I struggled with that word empty as my word for the year because it seemed so negative. But then yesterday the word submission was added to the word empty. At first, they seemed like opposites until God reminded me that I can't submit to His plan until I empty myself of the pride, control, struggle and worry that is filling up the empty spaces. I must be willing to lay all my empty at the feet of Jesus so He can fill it with Holy Spirit and the plans He wants me to fulfill for Him. I just finished reading a book on the Holy Spirit and it reminded me that I must submit my will and empty myself in order to make room for Him.
There is a beautiful story in the bible in 1 Kings 17 about Elijah. He is running and hiding because he just announced no rain on the lands. God took him to a widow woman who was on the verge of running out of food. Her jars were empty. Elijah asked for food and when she told him she was about to make her last meal for her, and her son Elijah told her to make him food first and God would fill her jar of oil and flour until the rain came again. She willingly emptied her jars and submitted to the request and watched as God filled them over and over again. Eventually she was even blessed with the resurrection of her son. How wonderful is our God who fills our empty spaces.

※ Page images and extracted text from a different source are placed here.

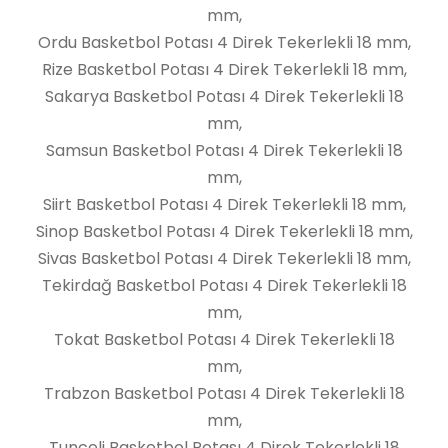
mm,
Ordu Basketbol Potası 4 Direk Tekerlekli 18 mm,
Rize Basketbol Potası 4 Direk Tekerlekli 18 mm,
Sakarya Basketbol Potası 4 Direk Tekerlekli 18
mm,
Samsun Basketbol Potası 4 Direk Tekerlekli 18
mm,
Siirt Basketbol Potası 4 Direk Tekerlekli 18 mm,
Sinop Basketbol Potası 4 Direk Tekerlekli 18 mm,
Sivas Basketbol Potası 4 Direk Tekerlekli 18 mm,
Tekirdağ Basketbol Potası 4 Direk Tekerlekli 18
mm,
Tokat Basketbol Potası 4 Direk Tekerlekli 18
mm,
Trabzon Basketbol Potası 4 Direk Tekerlekli 18
mm,
Tunceli Basketbol Potası 4 Direk Tekerlekli 18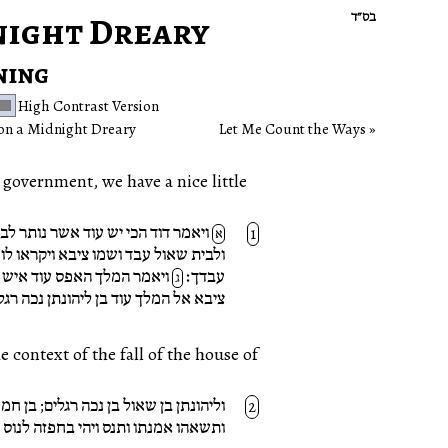
night Dreary
בס״ד
ning
High Contrast Version
n a Midnight Dreary
Let Me Count the Ways
government, we have a nice little
ויאמר דוד הכי יש עוד אשר נותר לב
א
ולבית שאול עבד ושמו ציבא ויקראו לו
עבדך׃
ויאמר המלך האפס עוד איש ל
ג
ציבא אל המלך עוד בן ליהונתן נכה רגל
וליהונתן בן שאול בן נכה רגלים; בן 
ותשאהו אמנתו ותנס ויהי בחפזה לנוס 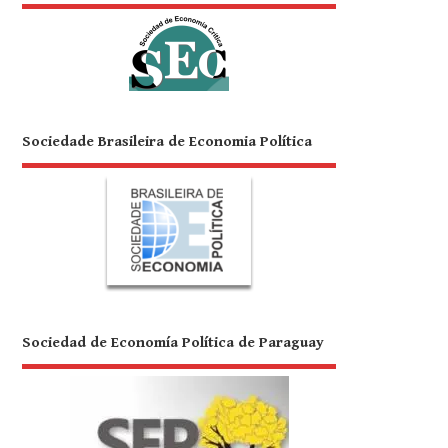
Sociedade Brasileira de Economia Política
Sociedad de Economía Política de Paraguay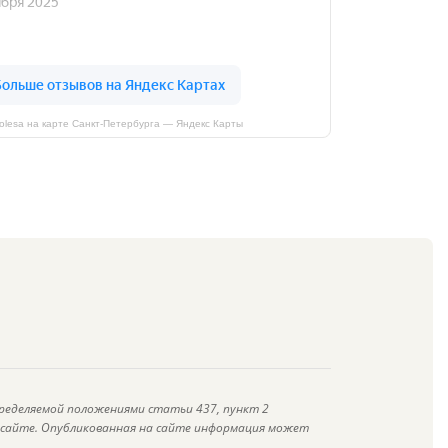
kolesa на карте Санкт‑Петербурга — Яндекс Карты
ределяемой положениями статьи 437, пункт 2
а сайте. Опубликованная на сайте информация может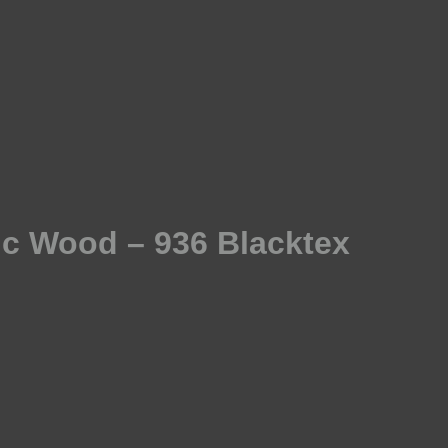
mic Wood – 936 Blacktex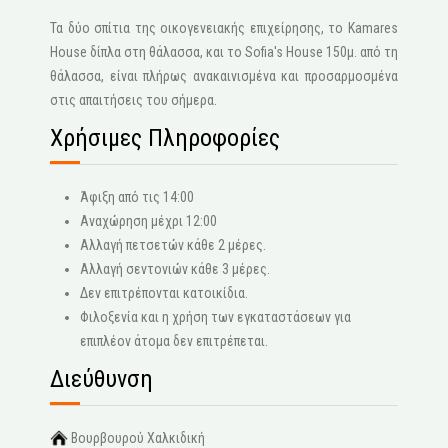
Τα δύο σπίτια της οικογενειακής επιχείρησης, το Kamares
House δίπλα στη θάλασσα, και το Sofia's House 150μ. από τη
θάλασσα, είναι πλήρως ανακαινισμένα και προσαρμοσμένα
στις απαιτήσεις του σήμερα.
Χρήσιμες Πληροφορίες
Άφιξη από τις 14:00
Αναχώρηση μέχρι 12:00
Αλλαγή πετσετών κάθε 2 μέρες.
Αλλαγή σεντονιών κάθε 3 μέρες.
Δεν επιτρέπονται κατοικίδια.
Φιλοξενία και η χρήση των εγκαταστάσεων για
επιπλέον άτομα δεν επιτρέπεται.
Διεύθυνση
Βουρβουρού Χαλκιδική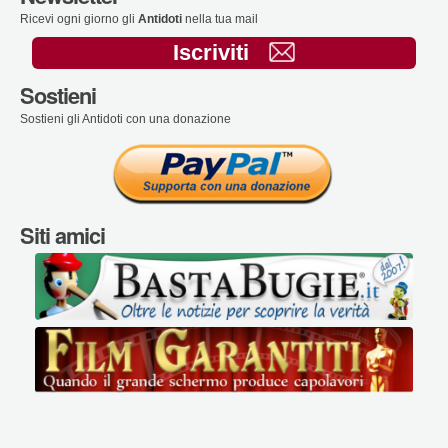
Ricevi ogni giorno gli
Antidoti
nella tua mail
Iscriviti
Sostieni
Sostieni gli Antidoti con una donazione
Siti amici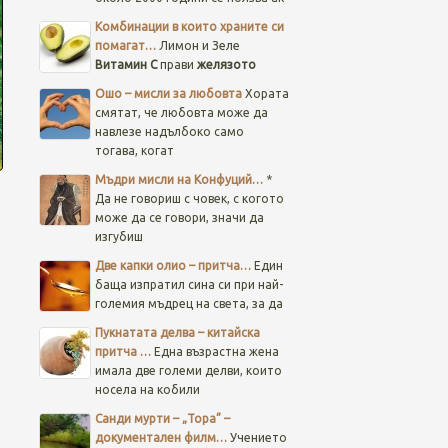
Комбинации в които храните си
помагат…
Лимон и Зеле
Витамин C
прави
желязото
Ошо – мисли за любовта
Хората
смятат, че любовта може да
навлезе надълбоко само
тогава, когат
Мъдри мисли на Конфуций…
*
Да не говориш с човек, с когото
може да се говори, значи да
изгубиш
Две капки олио – притча…
Един
баща изпратил сина си при най-
големия мъдрец на света, за да
Пукнатата делва – китайска
притча …
Една възрастна жена
имала две големи делви, които
носела на кобили
Санди мурти – „Тора” –
документален филм…
Учението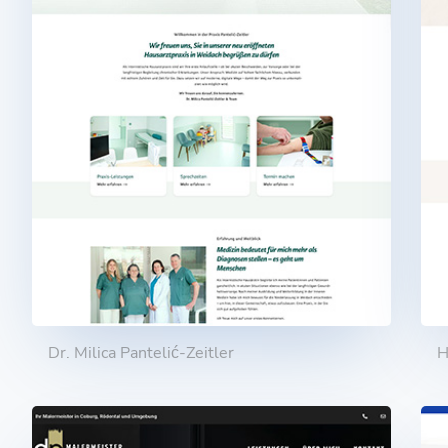
Dr. Milica Pantelić-Zeitler
H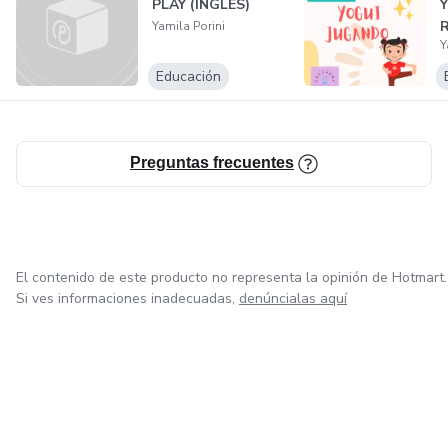
PLAY (INGLÉS)
Y
R
Yamila Porini
Y
A
Educación
Preguntas frecuentes
El contenido de este producto no representa la opinión de Hotmart.
Si ves informaciones inadecuadas,
denúncialas aquí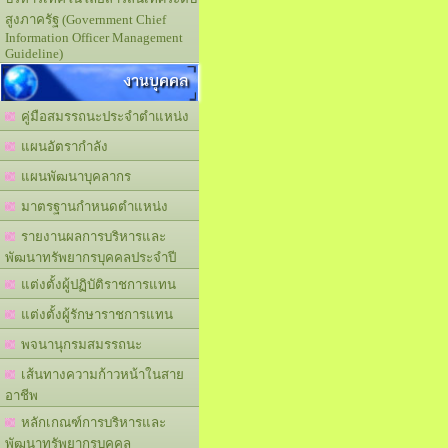
สูงภาครัฐ (Government Chief
Information Officer Management
Guideline)
งานบุคคล
คู่มือสมรรถนะประจำตำแหน่ง
แผนอัตรากำลัง
แผนพัฒนาบุคลากร
มาตรฐานกำหนดตำแหน่ง
รายงานผลการบริหารและ
พัฒนาทรัพยากรบุคคลประจำปี
แต่งตั้งผู้ปฏิบัติราชการแทน
แต่งตั้งผู้รักษาราชการแทน
พจนานุกรมสมรรถนะ
เส้นทางความก้าวหน้าในสาย
อาชีพ
หลักเกณฑ์การบริหารและ
พัฒนาทรัพยากรบุคคล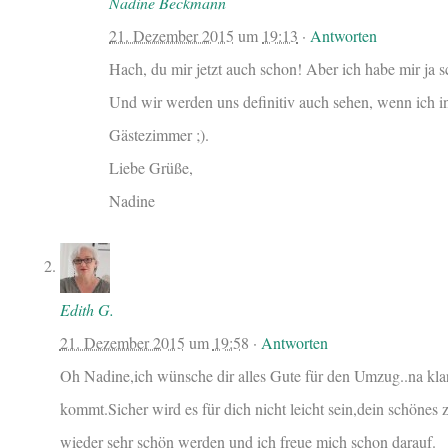
Nadine Beckmann
21. Dezember 2015
um
19:13
·
Antworten
Hach, du mir jetzt auch schon! Aber ich habe mir ja sch
Und wir werden uns definitiv auch sehen, wenn ich i
Gästezimmer ;).
Liebe Grüße,
Nadine
Edith G.
21. Dezember 2015
um
19:58
·
Antworten
Oh Nadine,ich wünsche dir alles Gute für den Umzug..na kla
kommt.Sicher wird es für dich nicht leicht sein,dein schönes
wieder sehr schön werden und ich freue mich schon darauf.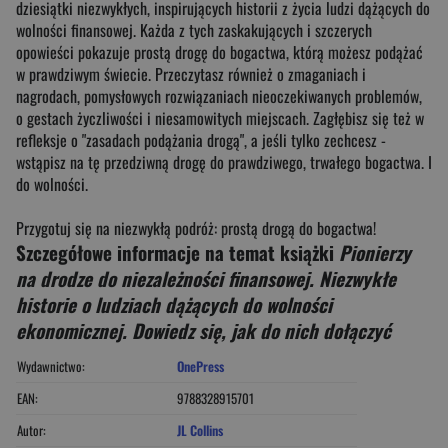
dziesiątki niezwykłych, inspirujących historii z życia ludzi dążących do
wolności finansowej. Każda z tych zaskakujących i szczerych
opowieści pokazuje prostą drogę do bogactwa, którą możesz podążać
w prawdziwym świecie. Przeczytasz również o zmaganiach i
nagrodach, pomysłowych rozwiązaniach nieoczekiwanych problemów,
o gestach życzliwości i niesamowitych miejscach. Zagłębisz się też w
refleksje o "zasadach podążania drogą", a jeśli tylko zechcesz -
wstąpisz na tę przedziwną drogę do prawdziwego, trwałego bogactwa. I
do wolności.
Przygotuj się na niezwykłą podróż: prostą drogą do bogactwa!
Szczegółowe informacje na temat książki
Pionierzy
na drodze do niezależności finansowej. Niezwykłe
historie o ludziach dążących do wolności
ekonomicznej. Dowiedz się, jak do nich dołączyć
Wydawnictwo:
OnePress
EAN:
9788328915701
Autor:
JL Collins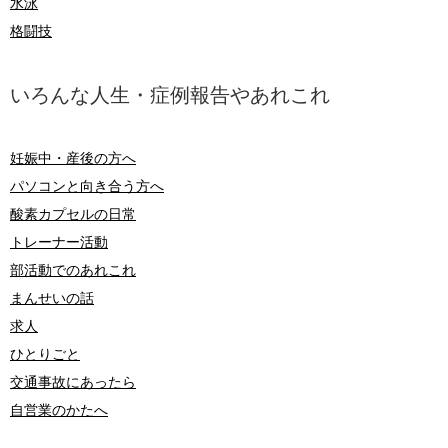
水泳
格闘技
いろんな人生・症例報告やあれこれ
妊娠中・産後の方へ
パソコンと向き合う方へ
酸素カプセルの日常
トレーナー活動
部活動でのあれこれ
まんせいの話
求人
ひとりごと
交通事故にあったら
自営業のかたへ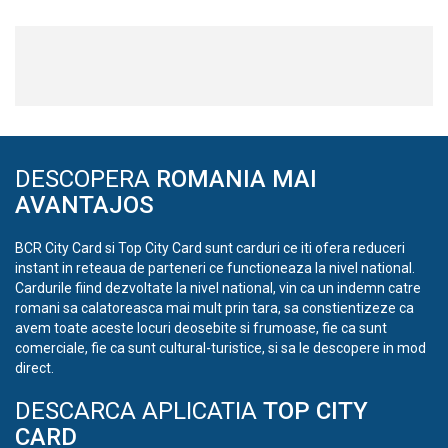
DESCOPERA
ROMANIA MAI
AVANTAJOS
BCR City Card si Top City Card sunt carduri ce iti ofera reduceri
instant in reteaua de parteneri ce functioneaza la nivel national.
Cardurile fiind dezvoltate la nivel national, vin ca un indemn catre
romani sa calatoreasca mai mult prin tara, sa constientizeze ca
avem toate aceste locuri deosebite si frumoase, fie ca sunt
comerciale, fie ca sunt cultural-turistice, si sa le descopere in mod
direct.
DESCARCA APLICATIA
TOP CITY
CARD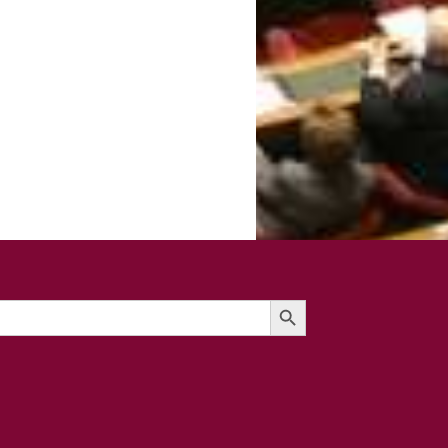
Search Button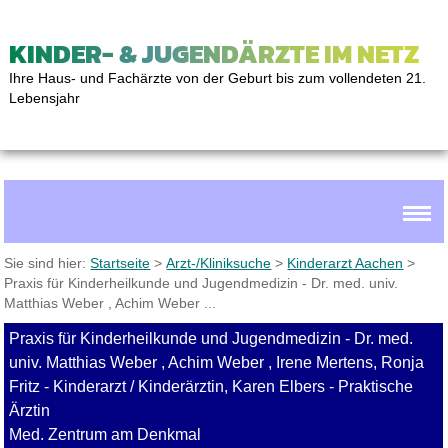
KINDER- & JUGENDÄRZTE IM NETZ
Ihre Haus- und Fachärzte von der Geburt bis zum vollendeten 21.
Lebensjahr
Sie sind hier:
Startseite
>
Arzt-/Kliniksuche
>
Kinderarzt Aachen
>
Praxis für Kinderheilkunde und Jugendmedizin - Dr. med. univ.
Matthias Weber , Achim Weber ...
Praxis für Kinderheilkunde und Jugendmedizin - Dr. med.
univ. Matthias Weber , Achim Weber , Irene Mertens, Ronja
Fritz - Kinderarzt / Kinderärztin, Karen Elbers - Praktische
Ärztin
Med. Zentrum am Denkmal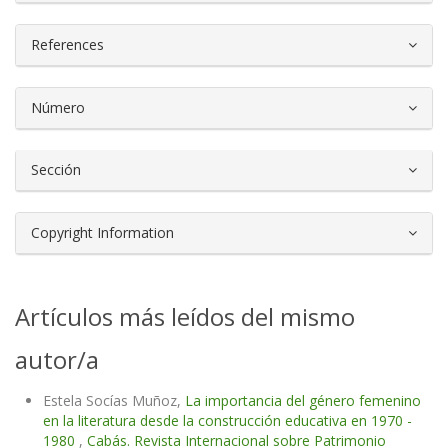
References
Número
Sección
Copyright Information
Artículos más leídos del mismo
autor/a
Estela Socías Muñoz,
La importancia del género femenino
en la literatura desde la construcción educativa en 1970 -
1980
,
Cabás. Revista Internacional sobre Patrimonio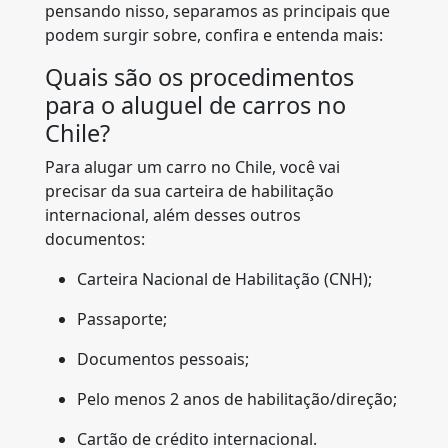
pensando nisso, separamos as principais que
podem surgir sobre, confira e entenda mais:
Quais são os procedimentos
para o aluguel de carros no
Chile?
Para alugar um carro no Chile, você vai
precisar da sua carteira de habilitação
internacional, além desses outros
documentos:
Carteira Nacional de Habilitação (CNH);
Passaporte;
Documentos pessoais;
Pelo menos 2 anos de habilitação/direção;
Cartão de crédito internacional.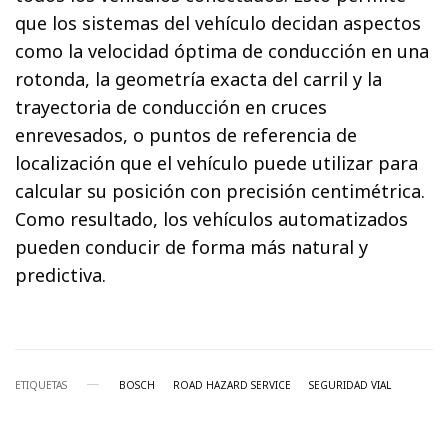
que los sistemas del vehículo decidan aspectos
como la velocidad óptima de conducción en una
rotonda, la geometría exacta del carril y la
trayectoria de conducción en cruces
enrevesados, o puntos de referencia de
localización que el vehículo puede utilizar para
calcular su posición con precisión centimétrica.
Como resultado, los vehículos automatizados
pueden conducir de forma más natural y
predictiva.
ETIQUETAS
BOSCH
ROAD HAZARD SERVICE
SEGURIDAD VIAL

In Galatians 5:22-26 (ESV) the bible says "22 But the fruit of the Spirit is love, joy, peace, patience, kindness, goodness, faithfulness, 23 gentleness, self-control; against such things there is no law. 24 And those who belong to Christ Jesus have crucified the flesh with its passions and desires. 25 If we live by the Spirit, let us also keep in step with the Spirit. 26 Let us not become conceited, provoking one another, envying one another." Right before these verses there is a list of things we should not have in our lives. We have to empty ourselves of the worldliness in order to make space for the Holy Spirit. When we make space for Him, His power allows to produce these fruits of His. I can't do any of these in my own strength. Only through the power of Holy Spirit can I be a reflection of Christ and exhibit these beautiful fruits.
So, my challenge for the year is to let the loud noise of my empty house echo with my submission to the Father. Opening my emptiness for Him to fill with the worshipful song of His presence. Oh, I'm sure I will have daily struggles of control, but I pray that this year will be a year of emptying all that keeps me from fully living in the power of the Holy Spirit. James 4:7 will be my verse for the year "7 Submit yourselves therefore to God. Resist the devil, and he will flee from you." This world presses in on me with all the negativity that makes the empty noise loud. The only way to overcome that is to be like the little vase and praying figurine in my picture, submitting my heart to the Savior so I can be filled.
Happy New Year Everyone! Take the time to seek what God wants for you this year. If you read this blog know that I love you and pray for you.